A VIDA ESTÁ EM OUTRO LUGAR | LIFE IS ELSEWHERE

Sou atravessada e constituída por essas memórias familiares – sejam elas verdadeiras ou fantasiosas.

I am crossed and constituted by these family memories – whether they are true or fanciful.

Em meados de 2020 realizei uma grande mudança, física: deixei de habitar a casa onde morei por 20 anos em direção a um apartamento cujas dimensões eram incompatíveis com o acúmulo oferecido pelos grandes espaços. Era urgente revisitar os meus pertences, escolher quais coisas levar comigo e quais me desapegar. Eis que me reencontro com coisas sabidamente guardadas por mim, mas esquecidas: álbuns de fotografias, aos montes, objetos pessoais e inúmeras cartas que pertenceram aos meus pais, aos meus avós. A família e sua história reunidas em um baú a ser vasculhado.  
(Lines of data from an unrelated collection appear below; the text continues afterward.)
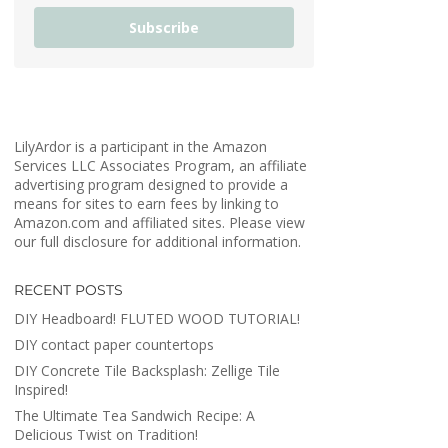
Subscribe
LilyArdor is a participant in the Amazon
Services LLC Associates Program, an affiliate
advertising program designed to provide a
means for sites to earn fees by linking to
Amazon.com and affiliated sites. Please view
our full disclosure for additional information.
RECENT POSTS
DIY Headboard! FLUTED WOOD TUTORIAL!
DIY contact paper countertops
DIY Concrete Tile Backsplash: Zellige Tile
Inspired!
The Ultimate Tea Sandwich Recipe: A
Delicious Twist on Tradition!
Revistar esses objetos foi como abrir as portas do grande repositório da memória, donde se pinçam lembranças, desvanecidas de suas verdades, para construir novas narrativas a partir dos fatos, tanto pelos experimentados no corpo quanto aqueles apenas interiorizados pela oralidade. Desde então tenho me dedicado a resgatar essas pistas das vidas dessas pessoas que são a minha família. Lembrar das histórias contadas pela minha mãe, Elza, as quais, por sua vez, lhes foram contadas pelo seu pai, meu avô. Vô Vostal chegou no Brasil, em 1924, vindo da Tchecoslováquia. Parentes consanguíneos, hoje, em função da distância temporal, se me revelam, sob certos aspectos, desconhecidos. Ou, conforme disse Lygia Fagundes Teles, “É difícil separar a ficção da invenção, a fantasia da memória. Não há uma linha separando o que você viu do que você sonhou. A imaginação ocupa o espaço da memória”.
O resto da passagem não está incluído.